Data entries:
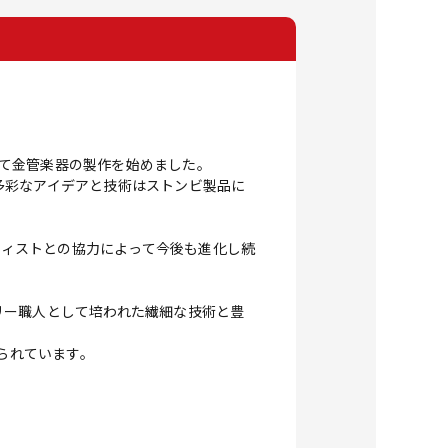
クトとして金管楽器の製作を始めました。
多彩なアイデアと技術はストンビ製品に
ティストとの協力によって今後も進化し続
リー職人として培われた繊細な技術と豊
られています。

WHAT IS EXPECTED:
The records above must be retyped exactly. Please omit the pictures.

REPLY TO THE TASK:
クトとして金管楽器の製作を始めました。
多彩なアイデアと技術はストンビ製品に
ティストとの協力によって今後も進化し続
リー職人として培われた繊細な技術と豊
られています。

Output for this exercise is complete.